02.07.2017 - 02:30 | Son Güncellenme:
Zeynep Aktaş - zeynep.aktas@gmail.com
Piyasalar ilk yarıyı gelişmekte olan ülkelere yaşanan para girişinin etkisiyle coşkulu kapattı. Endeks haftayı 100.440 puandan tamamladı. Yılbaşına göre 22.301 puan yükselerek...
İlk altı ayın sonunda BIST Bankacılık Endeksi yüzde 32 ve Holding Endeksi yüzde 21 yükseliş kaydetti.

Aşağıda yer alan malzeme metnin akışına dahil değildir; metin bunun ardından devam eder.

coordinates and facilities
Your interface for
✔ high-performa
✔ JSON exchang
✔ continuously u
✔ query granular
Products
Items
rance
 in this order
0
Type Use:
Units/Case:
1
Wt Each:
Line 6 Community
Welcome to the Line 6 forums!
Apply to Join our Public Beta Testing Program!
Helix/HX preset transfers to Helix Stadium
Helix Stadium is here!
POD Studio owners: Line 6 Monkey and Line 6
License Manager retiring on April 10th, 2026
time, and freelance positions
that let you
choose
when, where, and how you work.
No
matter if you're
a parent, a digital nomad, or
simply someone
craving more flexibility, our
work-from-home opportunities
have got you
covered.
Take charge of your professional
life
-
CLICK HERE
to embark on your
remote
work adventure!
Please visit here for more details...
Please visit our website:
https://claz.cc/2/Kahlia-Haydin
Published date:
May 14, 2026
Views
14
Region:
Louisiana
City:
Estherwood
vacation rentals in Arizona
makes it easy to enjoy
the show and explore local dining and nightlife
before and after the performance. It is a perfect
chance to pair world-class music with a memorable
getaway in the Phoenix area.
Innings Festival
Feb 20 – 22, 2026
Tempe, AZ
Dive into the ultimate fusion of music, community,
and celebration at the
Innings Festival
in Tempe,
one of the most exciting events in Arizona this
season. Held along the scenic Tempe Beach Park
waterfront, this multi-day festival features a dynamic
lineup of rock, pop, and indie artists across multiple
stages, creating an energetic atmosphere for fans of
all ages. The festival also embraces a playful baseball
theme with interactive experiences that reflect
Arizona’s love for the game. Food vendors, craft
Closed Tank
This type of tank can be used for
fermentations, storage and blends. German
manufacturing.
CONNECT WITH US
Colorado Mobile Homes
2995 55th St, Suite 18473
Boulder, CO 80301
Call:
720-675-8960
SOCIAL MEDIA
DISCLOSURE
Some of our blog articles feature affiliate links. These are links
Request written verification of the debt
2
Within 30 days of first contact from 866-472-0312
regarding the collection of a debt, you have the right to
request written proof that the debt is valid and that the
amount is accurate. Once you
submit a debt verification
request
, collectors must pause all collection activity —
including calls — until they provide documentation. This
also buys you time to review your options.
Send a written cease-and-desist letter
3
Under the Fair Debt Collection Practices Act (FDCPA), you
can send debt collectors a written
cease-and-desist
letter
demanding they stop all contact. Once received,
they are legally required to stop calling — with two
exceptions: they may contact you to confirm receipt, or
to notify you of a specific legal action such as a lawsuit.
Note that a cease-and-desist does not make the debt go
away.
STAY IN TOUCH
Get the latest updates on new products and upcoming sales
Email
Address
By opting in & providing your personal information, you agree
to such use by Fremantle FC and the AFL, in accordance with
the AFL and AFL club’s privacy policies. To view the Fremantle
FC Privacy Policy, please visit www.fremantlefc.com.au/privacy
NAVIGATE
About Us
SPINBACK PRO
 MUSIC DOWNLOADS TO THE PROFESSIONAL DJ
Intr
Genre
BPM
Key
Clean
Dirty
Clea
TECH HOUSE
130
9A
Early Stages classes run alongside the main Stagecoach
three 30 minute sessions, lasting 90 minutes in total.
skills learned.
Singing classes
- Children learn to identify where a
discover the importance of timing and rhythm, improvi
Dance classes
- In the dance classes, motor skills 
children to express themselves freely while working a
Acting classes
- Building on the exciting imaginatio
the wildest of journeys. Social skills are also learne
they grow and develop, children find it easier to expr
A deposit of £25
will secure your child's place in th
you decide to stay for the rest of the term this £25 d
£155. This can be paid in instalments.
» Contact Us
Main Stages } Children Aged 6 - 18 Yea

Sektör endeksleri arasında en fazla kazandıran yüzde 52 ile ulaştırma, en çok gerileyen yüzde 0.6 ile spor endeksi oldu. İç politik belirsizliklerin azalması ve yabancı fon girişlerinin devam etmesi kazanımları beraberinde getirdi. İlk yarı sonunda alternatif piyasaların da hareketli olduğu gözleniyor.
Dolar kuru 3.52 TL, faiz ise 11.12 seviyesinde bulunuyor. Yılın ikinci yarısında ise piyasalarda oynaklık artabilir.
Teknik olarak güçlü
Teknik açıdan bakıldığında BIST 100 Endeksi’ndeki seyrin güçlü olduğu gözleniyor. Endeksin 100.000 puanın üzerindeki ilk hedef bölgesi 102.200 ve 104.000 seviyeleri. Bununla birlikte alımların sürmesi halinde endekste asıl hedef olan 120.000’lerin test edilmesi gündeme gelebilir. Aşağı doğru hareketlerde ilk destek 99 bin seviyesinde bulunuyor.
Kazançlar azalabilir
Göstergelere bakıldığında yorulma belirtilerinin olduğu gözlenmekte. BIST 100 Endeksi’ndeki yükselişi onaylayan güçlü bir çıkış hareketi göstergelerde gözlenmiyor. Bu da hisse senetlerinin direnç seviyelerinde zorlanmalarını gündeme getirecek.
Yılın ikinci yarısında özellikle eylül ayından sonra borsada kazançlar azalabilir. Küresel finansal koşullar ise piyasaların rotasını belirleyecek.
Parasal sıkılaştırma yönünde atılacak adımlar, sermaye girişlerinin sınırlanmasına yol açarken buna bağlı olarak kazançların azalmasını gündeme getirebilir. Kurda yaşanacak olası aşağı hareketler yatırımcılar için alım fırsatı olarak değerlendirilebilir.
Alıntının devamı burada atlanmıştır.